Patachon ? Patachon…ce drôle de mot
qui vient du fond de la langue française,
de la culture transmise,
Patachon, non, c’est pas drôle,
on peut bien en faire une vie de bohême,
c’est d’abord une vie brinquebalante, chahutée,
à aller de-ci de là sans but précis,
faute de savoir où, pourquoi, comment, vers où aller.
Et pourtant très drôle, si l’on veut,
l’origine de cette expression “vie de patachon”.

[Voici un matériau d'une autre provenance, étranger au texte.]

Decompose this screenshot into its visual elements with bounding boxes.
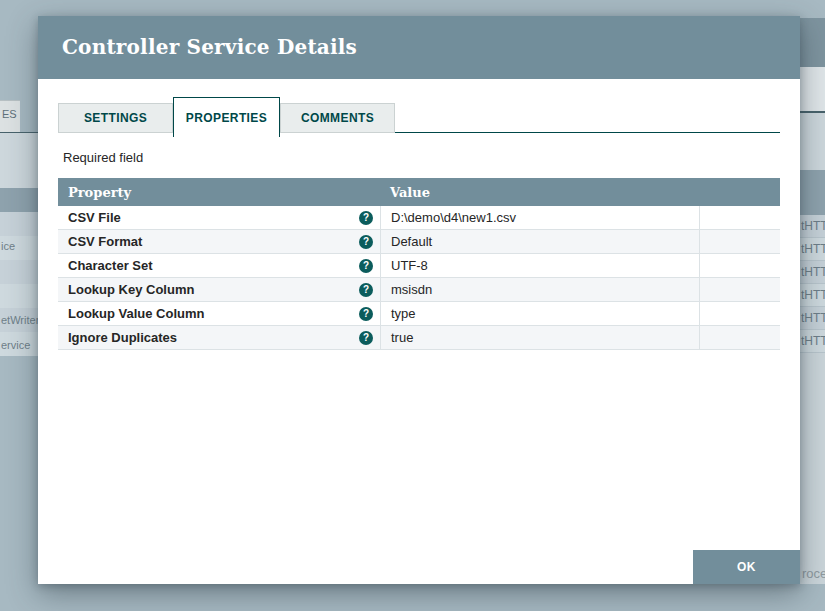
value-cell: UTF-8 <box>380 254 699 277</box>
tab-bar: SETTINGS PROPERTIES COMMENTS <box>58 97 780 137</box>
tab-settings[interactable]: SETTINGS <box>58 103 173 133</box>
value-cell: Default <box>380 230 699 253</box>
value-cell: msisdn <box>380 278 699 301</box>
dialog-title: Controller Service Details <box>38 16 800 79</box>
table-row: Lookup Value Column ? type <box>58 302 780 326</box>
value-column-header: Value <box>380 185 699 200</box>
background-page-right: tHTT tHTT tHTT tHTT tHTT tHTT roce <box>800 0 825 611</box>
tab-properties[interactable]: PROPERTIES <box>173 97 280 137</box>
table-row: Lookup Key Column ? msisdn <box>58 278 780 302</box>
background-row-fragment: etWriter <box>1 314 39 326</box>
extra-cell <box>699 326 780 349</box>
extra-cell <box>699 230 780 253</box>
table-header-row: Property Value <box>58 178 780 206</box>
table-row: CSV Format ? Default <box>58 230 780 254</box>
background-table-rows <box>0 212 38 356</box>
extra-cell <box>699 254 780 277</box>
property-name: CSV Format <box>68 234 142 249</box>
background-tab-fragment: ES <box>0 100 20 132</box>
background-row-fragment: ice <box>1 240 15 252</box>
background-row-fragment: tHTT <box>800 307 825 330</box>
background-band <box>800 67 825 111</box>
background-row-fragment: tHTT <box>800 238 825 261</box>
background-tab-underline <box>0 132 38 133</box>
property-value: true <box>391 330 413 345</box>
property-column-header: Property <box>58 185 380 200</box>
help-icon[interactable]: ? <box>359 331 373 345</box>
table-row: Ignore Duplicates ? true <box>58 326 780 350</box>
help-icon[interactable]: ? <box>359 307 373 321</box>
background-band <box>0 133 38 188</box>
background-text-fragment: roce <box>802 566 825 581</box>
background-page-left: ES ice etWriter ervice <box>0 0 38 611</box>
property-cell: CSV File ? <box>58 206 380 229</box>
extra-cell <box>699 206 780 229</box>
table-row: CSV File ? D:\demo\d4\new1.csv <box>58 206 780 230</box>
properties-table: Property Value CSV File ? D:\demo\d4\new… <box>58 178 780 350</box>
background-row-fragment: tHTT <box>800 215 825 238</box>
background-table-header <box>0 188 38 212</box>
background-table-rows: tHTT tHTT tHTT tHTT tHTT tHTT <box>800 215 825 353</box>
background-header-band <box>800 18 825 67</box>
background-row-fragment: tHTT <box>800 330 825 353</box>
help-icon[interactable]: ? <box>359 211 373 225</box>
ok-button[interactable]: OK <box>693 550 800 584</box>
help-icon[interactable]: ? <box>359 283 373 297</box>
help-icon[interactable]: ? <box>359 259 373 273</box>
modal-overlay: ES ice etWriter ervice tHTT tHTT tHTT tH… <box>0 0 825 611</box>
property-value: D:\demo\d4\new1.csv <box>391 210 516 225</box>
background-band <box>800 353 825 584</box>
extra-cell <box>699 278 780 301</box>
property-name: CSV File <box>68 210 121 225</box>
property-cell: Character Set ? <box>58 254 380 277</box>
property-value: msisdn <box>391 282 432 297</box>
property-name: Ignore Duplicates <box>68 330 177 345</box>
extra-cell <box>699 302 780 325</box>
property-name: Lookup Value Column <box>68 306 205 321</box>
property-name: Lookup Key Column <box>68 282 194 297</box>
property-cell: Ignore Duplicates ? <box>58 326 380 349</box>
property-name: Character Set <box>68 258 153 273</box>
property-value: type <box>391 306 416 321</box>
value-cell: type <box>380 302 699 325</box>
background-row-fragment: ervice <box>1 339 30 351</box>
dialog-header: Controller Service Details <box>38 16 800 79</box>
background-row-fragment: tHTT <box>800 261 825 284</box>
background-band <box>800 113 825 170</box>
property-value: UTF-8 <box>391 258 428 273</box>
value-cell: true <box>380 326 699 349</box>
required-field-label: Required field <box>63 150 780 165</box>
help-icon[interactable]: ? <box>359 235 373 249</box>
value-cell: D:\demo\d4\new1.csv <box>380 206 699 229</box>
property-cell: CSV Format ? <box>58 230 380 253</box>
background-row-fragment: tHTT <box>800 284 825 307</box>
table-row: Character Set ? UTF-8 <box>58 254 780 278</box>
property-cell: Lookup Value Column ? <box>58 302 380 325</box>
background-table-header <box>800 170 825 215</box>
property-cell: Lookup Key Column ? <box>58 278 380 301</box>
tab-comments[interactable]: COMMENTS <box>280 103 395 133</box>
property-value: Default <box>391 234 432 249</box>
controller-service-details-dialog: Controller Service Details SETTINGS PROP… <box>38 16 800 584</box>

Ca vient de la patache, cette diligence populaire sans confort
– autant dire sans ressorts –
qui fait que le voyage est douloureux et désagréable
brinquebalé comme on peut pour aller où on essaie d’aller.

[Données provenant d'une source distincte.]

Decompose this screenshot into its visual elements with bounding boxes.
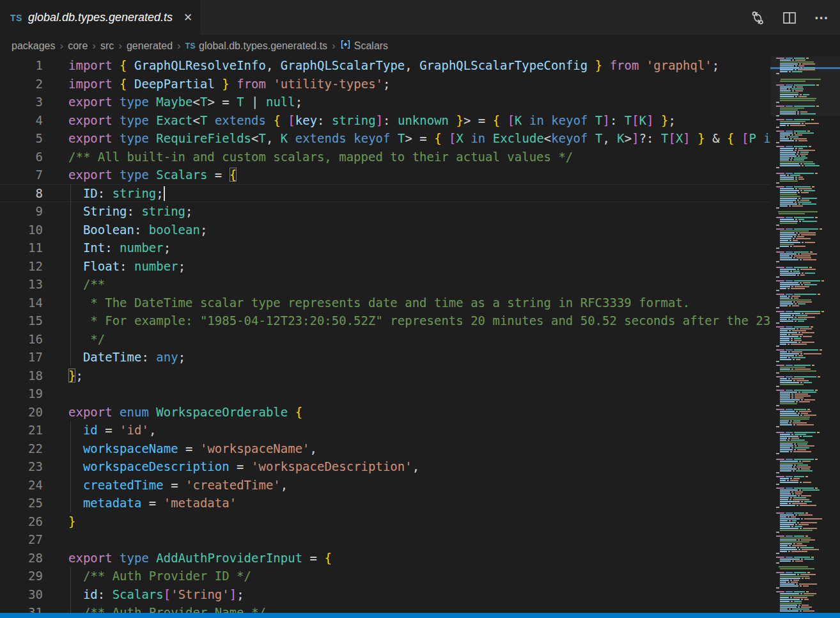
code-line-16[interactable]: 16 */ [0, 330, 840, 349]
code-editor[interactable]: 1import { GraphQLResolveInfo, GraphQLSca… [0, 56, 840, 613]
minimap-code-mark [780, 543, 792, 544]
line-number[interactable]: 5 [0, 129, 43, 148]
line-number[interactable]: 16 [0, 330, 43, 349]
minimap-row [776, 259, 836, 260]
line-number[interactable]: 1 [0, 56, 43, 75]
code-line-21[interactable]: 21 id = 'id', [0, 421, 840, 440]
code-line-29[interactable]: 29 /** Auth Provider ID */ [0, 567, 840, 585]
line-number[interactable]: 24 [0, 476, 43, 495]
line-number[interactable]: 19 [0, 384, 43, 403]
code-line-1[interactable]: 1import { GraphQLResolveInfo, GraphQLSca… [0, 56, 840, 75]
breadcrumb-item-scalars[interactable]: Scalars [340, 39, 388, 52]
minimap-code-mark [798, 177, 803, 178]
line-number[interactable]: 11 [0, 239, 43, 257]
minimap-row [776, 562, 836, 564]
minimap-code-mark [780, 163, 799, 164]
line-number[interactable]: 10 [0, 221, 43, 239]
breadcrumb-item-src[interactable]: src [100, 40, 114, 52]
code-line-6[interactable]: 6/** All built-in and custom scalars, ma… [0, 148, 840, 166]
more-actions-icon[interactable]: ⋯ [813, 10, 830, 26]
code-line-27[interactable]: 27 [0, 530, 840, 549]
line-number[interactable]: 23 [0, 457, 43, 476]
minimap-code-mark [788, 334, 790, 335]
line-number[interactable]: 22 [0, 440, 43, 458]
line-number[interactable]: 3 [0, 93, 43, 111]
code-line-23[interactable]: 23 workspaceDescription = 'workspaceDesc… [0, 457, 840, 476]
code-line-9[interactable]: 9 String: string; [0, 202, 840, 221]
line-number[interactable]: 15 [0, 312, 43, 330]
code-line-25[interactable]: 25 metadata = 'metadata' [0, 494, 840, 512]
tab-close-icon[interactable]: ✕ [183, 12, 192, 23]
code-line-13[interactable]: 13 /** [0, 275, 840, 294]
line-number[interactable]: 18 [0, 367, 43, 385]
line-number[interactable]: 13 [0, 275, 43, 294]
line-number[interactable]: 21 [0, 421, 43, 440]
code-line-20[interactable]: 20export enum WorkspaceOrderable { [0, 403, 840, 422]
code-line-30[interactable]: 30 id: Scalars['String']; [0, 585, 840, 604]
code-token [113, 95, 120, 109]
minimap-code-mark [797, 301, 812, 303]
line-number[interactable]: 6 [0, 148, 43, 166]
code-line-14[interactable]: 14 * The DateTime scalar type represents… [0, 294, 840, 312]
compare-changes-icon[interactable] [749, 10, 766, 26]
line-number[interactable]: 28 [0, 549, 43, 567]
minimap-code-mark [788, 344, 789, 345]
minimap-code-mark [802, 165, 804, 166]
line-number[interactable]: 7 [0, 166, 43, 184]
line-number[interactable]: 25 [0, 494, 43, 512]
code-line-31[interactable]: 31 /** Auth Provider Name */ [0, 603, 840, 613]
vscode-window: { "tab": { "file_type_badge": "TS", "tit… [0, 0, 840, 618]
code-token: 'workspaceName' [200, 441, 310, 456]
code-token: T [258, 131, 265, 145]
split-editor-icon[interactable] [781, 10, 798, 26]
code-line-2[interactable]: 2import { DeepPartial } from 'utility-ty… [0, 75, 840, 93]
line-number[interactable]: 9 [0, 202, 43, 221]
minimap[interactable] [770, 56, 840, 613]
line-number[interactable]: 27 [0, 530, 43, 549]
code-line-5[interactable]: 5export type RequireFields<T, K extends … [0, 129, 840, 148]
code-token: = [98, 423, 120, 437]
code-line-11[interactable]: 11 Int: number; [0, 239, 840, 257]
line-number[interactable]: 12 [0, 257, 43, 276]
code-line-10[interactable]: 10 Boolean: boolean; [0, 221, 840, 239]
breadcrumb-item-generated[interactable]: generated [127, 40, 173, 52]
minimap-code-mark [776, 532, 779, 533]
code-line-24[interactable]: 24 createdTime = 'createdTime', [0, 476, 840, 495]
code-line-15[interactable]: 15 * For example: "1985-04-12T23:20:50.5… [0, 312, 840, 330]
minimap-code-mark [780, 541, 809, 543]
line-number[interactable]: 4 [0, 111, 43, 130]
line-number[interactable]: 26 [0, 512, 43, 531]
minimap-row [776, 144, 836, 145]
breadcrumb-item-core[interactable]: core [68, 40, 88, 52]
code-line-12[interactable]: 12 Float: number; [0, 257, 840, 276]
code-line-18[interactable]: 18}; [0, 367, 840, 385]
minimap-row [776, 509, 836, 510]
code-token [588, 113, 595, 127]
code-line-4[interactable]: 4export type Exact<T extends { [key: str… [0, 111, 840, 130]
line-number[interactable]: 14 [0, 294, 43, 312]
breadcrumb-item-packages[interactable]: packages [12, 40, 56, 52]
code-line-8[interactable]: 8 ID: string; [0, 184, 840, 203]
code-line-26[interactable]: 26} [0, 512, 840, 531]
code-line-7[interactable]: 7export type Scalars = { [0, 166, 840, 184]
minimap-code-mark [780, 338, 789, 339]
minimap-code-mark [786, 487, 793, 489]
tab-global-db-types[interactable]: TS global.db.types.generated.ts ✕ [0, 0, 200, 35]
line-number[interactable]: 2 [0, 75, 43, 93]
minimap-code-mark [791, 319, 807, 320]
code-line-28[interactable]: 28export type AddAuthProviderInput = { [0, 549, 840, 567]
code-line-17[interactable]: 17 DateTime: any; [0, 348, 840, 367]
line-number[interactable]: 29 [0, 567, 43, 585]
line-number[interactable]: 30 [0, 585, 43, 604]
minimap-code-mark [791, 351, 802, 353]
code-line-3[interactable]: 3export type Maybe<T> = T | null; [0, 93, 840, 111]
line-number[interactable]: 20 [0, 403, 43, 422]
minimap-row [776, 226, 836, 228]
line-number[interactable]: 8 [0, 184, 43, 203]
code-line-19[interactable]: 19 [0, 384, 840, 403]
minimap-code-mark [793, 238, 795, 239]
line-number[interactable]: 31 [0, 603, 43, 613]
code-line-22[interactable]: 22 workspaceName = 'workspaceName', [0, 440, 840, 458]
breadcrumb-item-global-db-types-generated-ts[interactable]: TSglobal.db.types.generated.ts [185, 40, 327, 52]
line-number[interactable]: 17 [0, 348, 43, 367]
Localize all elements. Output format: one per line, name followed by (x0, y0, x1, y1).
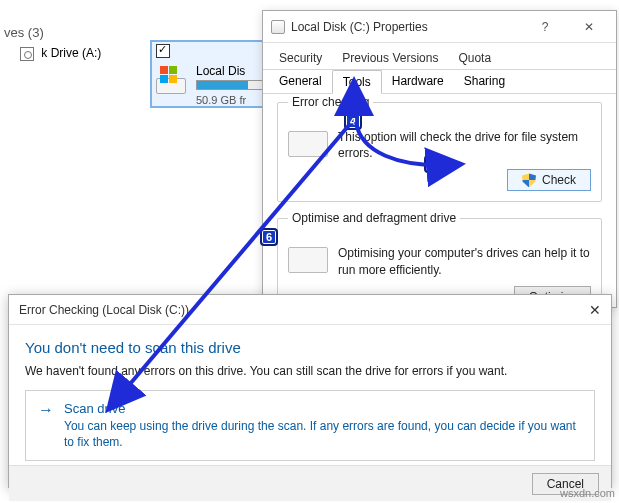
watermark: wsxdn.com (560, 487, 615, 499)
drive-tile-checkbox[interactable] (156, 44, 170, 58)
drive-icon (156, 66, 190, 94)
check-button[interactable]: Check (507, 169, 591, 191)
scan-drive-option[interactable]: → Scan drive You can keep using the driv… (25, 390, 595, 461)
tab-security[interactable]: Security (269, 47, 332, 69)
group-legend: Error checking (288, 95, 373, 109)
tab-tools[interactable]: Tools (332, 70, 382, 94)
disk-icon (288, 131, 328, 157)
optimise-text: Optimising your computer's drives can he… (338, 245, 591, 277)
tabs-row-1: Security Previous Versions Quota (263, 43, 616, 70)
sidebar-item-label: k Drive (A:) (41, 46, 101, 60)
tab-general[interactable]: General (269, 70, 332, 93)
shield-icon (522, 173, 536, 187)
disk-icon (288, 247, 328, 273)
dialog-heading: You don't need to scan this drive (25, 339, 595, 356)
group-legend: Optimise and defragment drive (288, 211, 460, 225)
properties-titlebar[interactable]: Local Disk (C:) Properties ? ✕ (263, 11, 616, 43)
drive-tile-title: Local Dis (196, 64, 245, 78)
floppy-drive-icon (20, 47, 34, 61)
close-icon[interactable]: ✕ (589, 295, 601, 325)
tab-quota[interactable]: Quota (448, 47, 501, 69)
dialog-title-text: Error Checking (Local Disk (C:)) (19, 295, 189, 325)
check-button-label: Check (542, 173, 576, 187)
tab-previous-versions[interactable]: Previous Versions (332, 47, 448, 69)
scan-drive-title: Scan drive (64, 401, 582, 416)
tab-sharing[interactable]: Sharing (454, 70, 515, 93)
properties-title-text: Local Disk (C:) Properties (291, 11, 428, 43)
drive-mini-icon (271, 20, 285, 34)
tabs-row-2: General Tools Hardware Sharing (263, 70, 616, 94)
arrow-right-icon: → (38, 403, 54, 417)
help-button[interactable]: ? (526, 15, 564, 39)
close-icon[interactable]: ✕ (570, 15, 608, 39)
drive-tile-local-disk[interactable]: Local Dis 50.9 GB fr (150, 40, 270, 108)
dialog-titlebar[interactable]: Error Checking (Local Disk (C:)) ✕ (9, 295, 611, 325)
dialog-footer: Cancel (9, 465, 611, 501)
error-checking-dialog: Error Checking (Local Disk (C:)) ✕ You d… (8, 294, 612, 488)
scan-drive-subtitle: You can keep using the drive during the … (64, 418, 582, 450)
group-error-checking: Error checking This option will check th… (277, 102, 602, 202)
callout-badge-4: 4 (344, 112, 362, 130)
dialog-text: We haven't found any errors on this driv… (25, 364, 595, 378)
sidebar-item-floppy[interactable]: k Drive (A:) (20, 46, 101, 61)
callout-badge-6: 6 (260, 228, 278, 246)
drives-group-label: ves (3) (4, 25, 44, 40)
dialog-body: You don't need to scan this drive We hav… (9, 325, 611, 465)
drive-tile-subtitle: 50.9 GB fr (196, 94, 246, 106)
error-check-text: This option will check the drive for fil… (338, 129, 591, 161)
tab-hardware[interactable]: Hardware (382, 70, 454, 93)
callout-badge-5: 5 (424, 155, 442, 173)
drive-usage-bar (196, 80, 264, 90)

Prix à payer pour aller : aucun confort, que de l’inconfort.
Avant même cela, la patache, c’était l’embarcation instable des gabelous
qui sur la Loire cherchaient à piéger les contrebandiers du sel.
Inconfort, oh oui! Et torpeur, et peur, et risque sans cesse de se retourner.

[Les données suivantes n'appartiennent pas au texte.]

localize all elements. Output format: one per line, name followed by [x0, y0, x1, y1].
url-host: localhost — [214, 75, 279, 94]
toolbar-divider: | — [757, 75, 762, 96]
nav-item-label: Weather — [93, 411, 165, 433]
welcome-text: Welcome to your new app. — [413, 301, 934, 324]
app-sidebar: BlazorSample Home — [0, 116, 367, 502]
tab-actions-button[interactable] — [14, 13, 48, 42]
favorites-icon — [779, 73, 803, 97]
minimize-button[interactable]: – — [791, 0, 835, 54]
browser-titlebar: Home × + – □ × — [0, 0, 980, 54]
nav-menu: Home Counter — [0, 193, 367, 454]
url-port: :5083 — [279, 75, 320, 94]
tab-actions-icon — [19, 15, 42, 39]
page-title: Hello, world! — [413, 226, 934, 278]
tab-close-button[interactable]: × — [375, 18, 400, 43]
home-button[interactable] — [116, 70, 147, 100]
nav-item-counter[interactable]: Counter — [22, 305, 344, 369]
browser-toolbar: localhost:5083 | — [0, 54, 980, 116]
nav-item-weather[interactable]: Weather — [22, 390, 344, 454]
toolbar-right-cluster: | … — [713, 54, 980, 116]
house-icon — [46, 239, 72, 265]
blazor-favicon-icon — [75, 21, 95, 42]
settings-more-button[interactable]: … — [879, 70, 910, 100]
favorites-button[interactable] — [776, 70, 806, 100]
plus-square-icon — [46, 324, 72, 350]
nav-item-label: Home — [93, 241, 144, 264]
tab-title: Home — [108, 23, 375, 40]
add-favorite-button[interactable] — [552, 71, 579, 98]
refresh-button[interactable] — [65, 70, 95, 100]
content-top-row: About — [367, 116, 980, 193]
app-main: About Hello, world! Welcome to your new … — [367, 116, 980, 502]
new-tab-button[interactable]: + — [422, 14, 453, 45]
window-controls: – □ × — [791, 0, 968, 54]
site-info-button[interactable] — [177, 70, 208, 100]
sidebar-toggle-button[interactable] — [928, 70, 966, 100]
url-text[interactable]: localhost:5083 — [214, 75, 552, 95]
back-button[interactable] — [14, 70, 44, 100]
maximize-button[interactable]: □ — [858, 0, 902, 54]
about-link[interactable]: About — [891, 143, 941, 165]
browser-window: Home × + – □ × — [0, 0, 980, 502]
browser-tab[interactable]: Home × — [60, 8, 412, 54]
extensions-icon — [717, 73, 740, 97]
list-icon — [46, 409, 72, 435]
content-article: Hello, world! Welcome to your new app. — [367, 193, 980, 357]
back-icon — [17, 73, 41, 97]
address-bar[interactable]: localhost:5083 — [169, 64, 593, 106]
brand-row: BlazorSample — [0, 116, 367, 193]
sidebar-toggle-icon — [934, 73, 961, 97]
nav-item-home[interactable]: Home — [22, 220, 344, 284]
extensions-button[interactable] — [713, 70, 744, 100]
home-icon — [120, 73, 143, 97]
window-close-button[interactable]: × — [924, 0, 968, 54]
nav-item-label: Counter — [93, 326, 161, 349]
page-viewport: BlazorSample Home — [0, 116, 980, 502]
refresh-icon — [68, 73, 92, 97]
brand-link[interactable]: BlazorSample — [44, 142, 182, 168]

Nuits terribles, sommeil impossible, veilles agitées.
Vie de patachon.
Vie brusque et injuste.
Vie d’inconfort déjà.
Qu’ai-je fait pour mériter ça ?
Qui suis-je pour en être arrivé là ?
Vie de patachon…

Oh ma mémoire !
Oh, réveille-toi pour lui dire,
réveille-toi pour le lui partager
à cet ami qui sombre de la même manière que toi,
souviens-toi du moment rude où les digues intérieures rompaient,
où explosait en toi plus qu’elle ne jaillissait
la révélation si longtemps contenue que tu étais attiré par les hommes
– eh oui par les hommes, malheur à toi ! –
alors que tu as construit ta belle vie d’hétéro, bien pensant, passe-partout.
Arrrrgh ! Misère qui suis-je, qu’est-ce qui se passe ?
Et cette distance, tout à coup avec toi-même, avec ta vie d’antan qui était celle d’hier.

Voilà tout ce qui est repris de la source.